Saved data entries
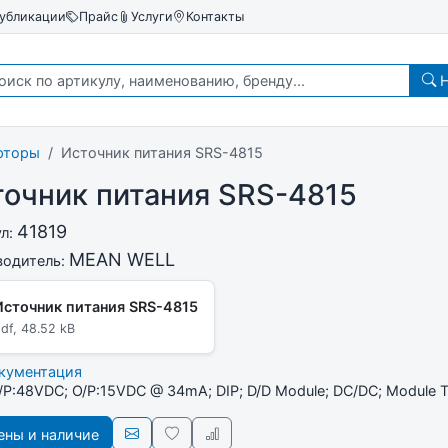
убликации
Прайс
Услуги
Контакты
Н
рторы
Источник питания SRS-4815
очник питания SRS-4815
41819
ул:
MEAN WELL
водитель:
Источник питания SRS-4815
df, 48.52 kB
окументация
I/P:48VDC; O/P:15VDC @ 34mA; DIP; D/D Module; DC/DC; Module 
ны и наличие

### Work to complete
Without including any picture, restate every entry above exactly.

### Answer to this problem
убликации
Прайс
Услуги
Контакты
Н
рторы
Источник питания SRS-4815
очник питания SRS-4815
41819
ул:
MEAN WELL
водитель:
Источник питания SRS-4815
df, 48.52 kB
окументация
I/P:48VDC; O/P:15VDC @ 34mA; DIP; D/D Module; DC/DC; Module 
ны и наличие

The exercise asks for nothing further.